WORK INSTRUCTION — Every record must be restated exactly. Drop the images.

Transcribed page contents
[Start of section]

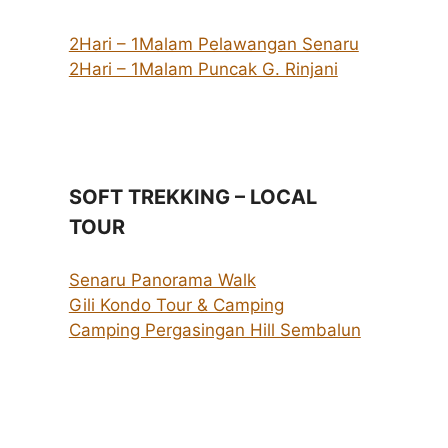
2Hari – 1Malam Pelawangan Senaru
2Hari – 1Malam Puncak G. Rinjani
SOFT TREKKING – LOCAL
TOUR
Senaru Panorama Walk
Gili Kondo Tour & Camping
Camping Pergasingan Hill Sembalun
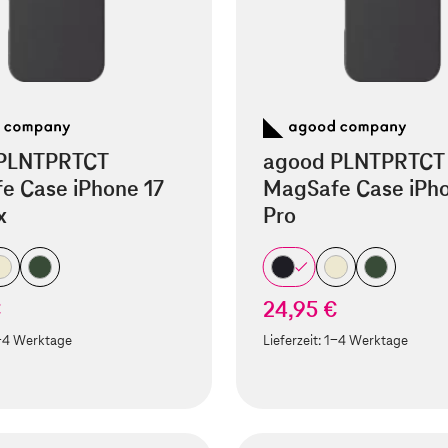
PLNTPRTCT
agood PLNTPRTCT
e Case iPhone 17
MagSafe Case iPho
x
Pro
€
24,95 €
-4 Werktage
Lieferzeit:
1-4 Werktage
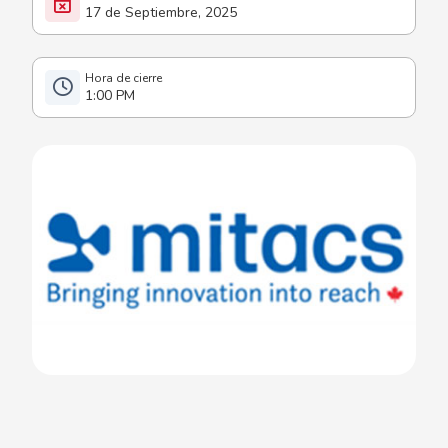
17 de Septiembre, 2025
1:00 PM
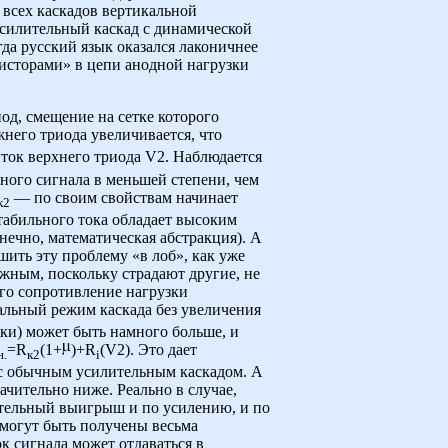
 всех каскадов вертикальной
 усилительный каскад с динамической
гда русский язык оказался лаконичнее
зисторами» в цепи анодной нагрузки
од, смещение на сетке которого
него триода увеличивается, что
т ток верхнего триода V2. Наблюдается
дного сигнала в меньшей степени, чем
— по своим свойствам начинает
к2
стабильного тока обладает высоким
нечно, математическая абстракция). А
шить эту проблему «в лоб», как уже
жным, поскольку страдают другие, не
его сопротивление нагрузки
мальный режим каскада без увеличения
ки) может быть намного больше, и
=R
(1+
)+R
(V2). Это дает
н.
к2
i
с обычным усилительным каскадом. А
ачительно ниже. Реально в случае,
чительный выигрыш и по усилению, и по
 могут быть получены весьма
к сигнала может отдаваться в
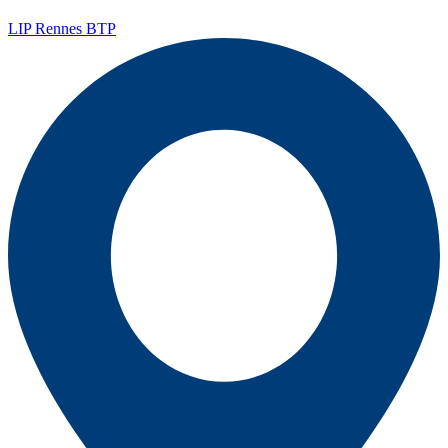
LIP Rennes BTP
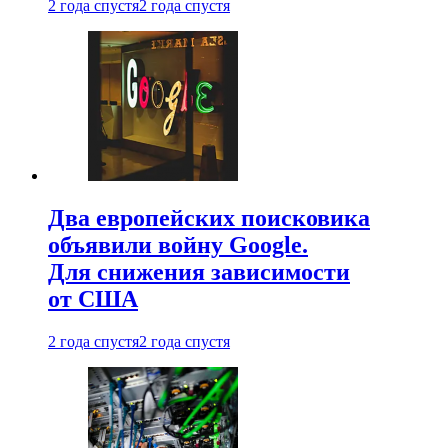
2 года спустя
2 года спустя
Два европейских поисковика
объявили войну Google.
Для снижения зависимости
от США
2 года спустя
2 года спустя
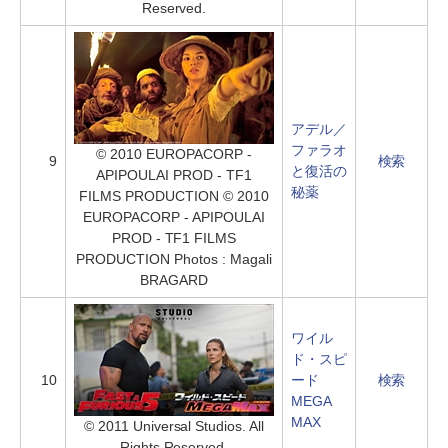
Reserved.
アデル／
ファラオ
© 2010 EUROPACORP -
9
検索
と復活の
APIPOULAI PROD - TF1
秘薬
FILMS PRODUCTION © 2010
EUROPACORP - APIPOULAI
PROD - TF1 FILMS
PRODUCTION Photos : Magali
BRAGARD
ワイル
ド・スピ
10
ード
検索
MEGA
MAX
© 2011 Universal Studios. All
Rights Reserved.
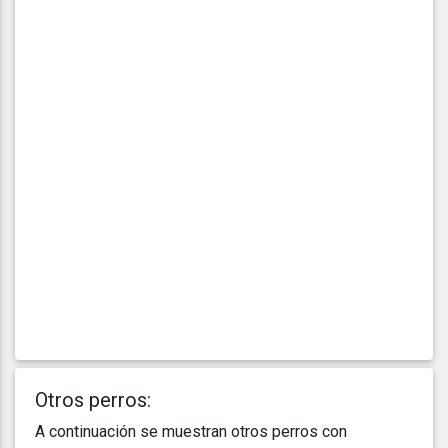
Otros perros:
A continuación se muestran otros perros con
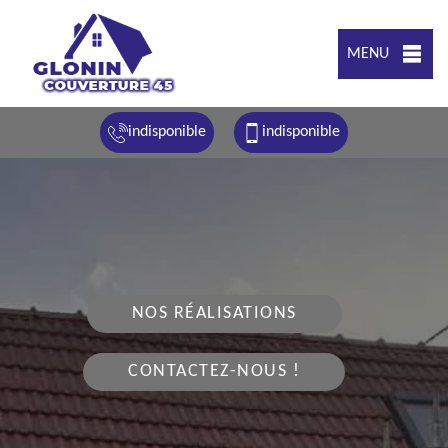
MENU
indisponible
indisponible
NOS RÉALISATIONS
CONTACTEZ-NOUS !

[End of section]

SOLUTION FOR THIS EXERCISE —
2Hari – 1Malam Pelawangan Senaru
2Hari – 1Malam Puncak G. Rinjani
SOFT TREKKING – LOCAL
TOUR
Senaru Panorama Walk
Gili Kondo Tour & Camping
Camping Pergasingan Hill Sembalun
PLNTPRTCT
agood PLNTPRTCT
e Case iPhone 17
MagSafe Case iPho
x
Pro
€
24,95 €
-4 Werktage
Lieferzeit:
1-4 Werktage
17 de Septiembre, 2025
1:00 PM
 всех каскадов вертикальной
 усилительный каскад с динамической
гда русский язык оказался лаконичнее
зисторами» в цепи анодной нагрузки
од, смещение на сетке которого
него триода увеличивается, что
т ток верхнего триода V2. Наблюдается
дного сигнала в меньшей степени, чем
— по своим свойствам начинает
к2
стабильного тока обладает высоким
нечно, математическая абстракция). А
шить эту проблему «в лоб», как уже
жным, поскольку страдают другие, не
его сопротивление нагрузки
мальный режим каскада без увеличения
ки) может быть намного больше, и
=R
(1+
)+R
(V2). Это дает
н.
к2
i
с обычным усилительным каскадом. А
ачительно ниже. Реально в случае,
чительный выигрыш и по усилению, и по
 могут быть получены весьма
к сигнала может отдаваться в
LIP Rennes BTP
2 года спустя
2 года спустя
Два европейских поисковика
объявили войну Google.
Для снижения зависимости
от США
2 года спустя
2 года спустя
Reserved.
アデル／
ファラオ
© 2010 EUROPACORP -
9
検索
と復活の
APIPOULAI PROD - TF1
秘薬
FILMS PRODUCTION © 2010
EUROPACORP - APIPOULAI
PROD - TF1 FILMS
PRODUCTION Photos : Magali
BRAGARD
ワイル
ド・スピ
10
ード
検索
MEGA
MAX
© 2011 Universal Studios. All
Rights Reserved.
Otros perros:
A continuación se muestran otros perros con
MENU
indisponible
indisponible
NOS RÉALISATIONS
CONTACTEZ-NOUS !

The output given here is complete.